DATA FOR REVIEW:

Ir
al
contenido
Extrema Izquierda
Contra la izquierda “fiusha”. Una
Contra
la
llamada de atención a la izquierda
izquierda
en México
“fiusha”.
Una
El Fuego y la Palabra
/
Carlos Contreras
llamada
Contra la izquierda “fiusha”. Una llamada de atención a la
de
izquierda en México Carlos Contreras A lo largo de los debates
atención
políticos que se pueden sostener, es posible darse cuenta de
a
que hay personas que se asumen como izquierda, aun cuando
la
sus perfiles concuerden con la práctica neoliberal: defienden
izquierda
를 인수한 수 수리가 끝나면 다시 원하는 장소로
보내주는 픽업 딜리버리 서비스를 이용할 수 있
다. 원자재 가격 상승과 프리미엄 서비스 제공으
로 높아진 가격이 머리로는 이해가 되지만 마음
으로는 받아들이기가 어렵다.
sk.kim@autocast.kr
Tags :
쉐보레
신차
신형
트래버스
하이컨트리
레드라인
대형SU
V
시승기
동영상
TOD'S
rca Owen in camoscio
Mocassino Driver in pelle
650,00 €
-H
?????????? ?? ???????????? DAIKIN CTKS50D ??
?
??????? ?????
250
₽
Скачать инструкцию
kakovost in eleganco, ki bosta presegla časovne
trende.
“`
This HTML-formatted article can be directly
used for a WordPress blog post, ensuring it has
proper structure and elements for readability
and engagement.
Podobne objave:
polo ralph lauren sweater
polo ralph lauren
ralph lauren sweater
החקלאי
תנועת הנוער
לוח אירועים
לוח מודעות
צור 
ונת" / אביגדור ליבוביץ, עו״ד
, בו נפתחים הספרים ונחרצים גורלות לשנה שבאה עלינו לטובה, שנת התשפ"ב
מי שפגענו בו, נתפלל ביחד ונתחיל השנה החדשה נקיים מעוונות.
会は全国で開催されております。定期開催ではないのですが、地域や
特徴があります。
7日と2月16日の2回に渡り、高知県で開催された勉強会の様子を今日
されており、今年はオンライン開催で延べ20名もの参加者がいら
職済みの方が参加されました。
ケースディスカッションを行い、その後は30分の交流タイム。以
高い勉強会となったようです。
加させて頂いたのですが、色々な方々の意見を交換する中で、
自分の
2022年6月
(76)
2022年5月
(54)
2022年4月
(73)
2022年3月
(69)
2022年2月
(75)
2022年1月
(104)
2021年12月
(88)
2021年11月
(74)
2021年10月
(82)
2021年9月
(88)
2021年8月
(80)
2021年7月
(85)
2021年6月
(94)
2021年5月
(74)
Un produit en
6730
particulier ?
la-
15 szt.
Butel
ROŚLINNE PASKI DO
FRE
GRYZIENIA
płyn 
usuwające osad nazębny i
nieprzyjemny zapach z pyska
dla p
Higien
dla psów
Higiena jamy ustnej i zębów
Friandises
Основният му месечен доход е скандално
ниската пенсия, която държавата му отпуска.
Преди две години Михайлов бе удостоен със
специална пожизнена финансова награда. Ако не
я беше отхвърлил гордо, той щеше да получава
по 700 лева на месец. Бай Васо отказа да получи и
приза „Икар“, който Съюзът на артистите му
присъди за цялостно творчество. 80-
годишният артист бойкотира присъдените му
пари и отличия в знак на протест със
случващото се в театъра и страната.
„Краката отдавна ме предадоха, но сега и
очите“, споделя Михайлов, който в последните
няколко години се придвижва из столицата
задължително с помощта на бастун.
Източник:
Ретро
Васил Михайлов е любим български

WHAT THIS TASK INVOLVES: Everything in the records must be returned exactly.

REPLY TO THE TASK:
Ir
al
contenido
Extrema Izquierda
Contra la izquierda “fiusha”. Una
Contra
la
llamada de atención a la izquierda
izquierda
en México
“fiusha”.
Una
El Fuego y la Palabra
/
Carlos Contreras
llamada
Contra la izquierda “fiusha”. Una llamada de atención a la
de
izquierda en México Carlos Contreras A lo largo de los debates
atención
políticos que se pueden sostener, es posible darse cuenta de
a
que hay personas que se asumen como izquierda, aun cuando
la
sus perfiles concuerden con la práctica neoliberal: defienden
izquierda
를 인수한 수 수리가 끝나면 다시 원하는 장소로
보내주는 픽업 딜리버리 서비스를 이용할 수 있
다. 원자재 가격 상승과 프리미엄 서비스 제공으
로 높아진 가격이 머리로는 이해가 되지만 마음
으로는 받아들이기가 어렵다.
sk.kim@autocast.kr
Tags :
쉐보레
신차
신형
트래버스
하이컨트리
레드라인
대형SU
V
시승기
동영상
TOD'S
rca Owen in camoscio
Mocassino Driver in pelle
650,00 €
-H
?????????? ?? ???????????? DAIKIN CTKS50D ??
?
??????? ?????
250
₽
Скачать инструкцию
kakovost in eleganco, ki bosta presegla časovne
trende.
“`
This HTML-formatted article can be directly
used for a WordPress blog post, ensuring it has
proper structure and elements for readability
and engagement.
Podobne objave:
polo ralph lauren sweater
polo ralph lauren
ralph lauren sweater
החקלאי
תנועת הנוער
לוח אירועים
לוח מודעות
צור 
ונת" / אביגדור ליבוביץ, עו״ד
, בו נפתחים הספרים ונחרצים גורלות לשנה שבאה עלינו לטובה, שנת התשפ"ב
מי שפגענו בו, נתפלל ביחד ונתחיל השנה החדשה נקיים מעוונות.
会は全国で開催されております。定期開催ではないのですが、地域や
特徴があります。
7日と2月16日の2回に渡り、高知県で開催された勉強会の様子を今日
されており、今年はオンライン開催で延べ20名もの参加者がいら
職済みの方が参加されました。
ケースディスカッションを行い、その後は30分の交流タイム。以
高い勉強会となったようです。
加させて頂いたのですが、色々な方々の意見を交換する中で、
自分の
2022年6月
(76)
2022年5月
(54)
2022年4月
(73)
2022年3月
(69)
2022年2月
(75)
2022年1月
(104)
2021年12月
(88)
2021年11月
(74)
2021年10月
(82)
2021年9月
(88)
2021年8月
(80)
2021年7月
(85)
2021年6月
(94)
2021年5月
(74)
Un produit en
6730
particulier ?
la-
15 szt.
Butel
ROŚLINNE PASKI DO
FRE
GRYZIENIA
płyn 
usuwające osad nazębny i
nieprzyjemny zapach z pyska
dla p
Higien
dla psów
Higiena jamy ustnej i zębów
Friandises
Основният му месечен доход е скандално
ниската пенсия, която държавата му отпуска.
Преди две години Михайлов бе удостоен със
специална пожизнена финансова награда. Ако не
я беше отхвърлил гордо, той щеше да получава
по 700 лева на месец. Бай Васо отказа да получи и
приза „Икар“, който Съюзът на артистите му
присъди за цялостно творчество. 80-
годишният артист бойкотира присъдените му
пари и отличия в знак на протест със
случващото се в театъра и страната.
„Краката отдавна ме предадоха, но сега и
очите“, споделя Михайлов, който в последните
няколко години се придвижва из столицата
задължително с помощта на бастун.
Източник:
Ретро
Васил Михайлов е любим български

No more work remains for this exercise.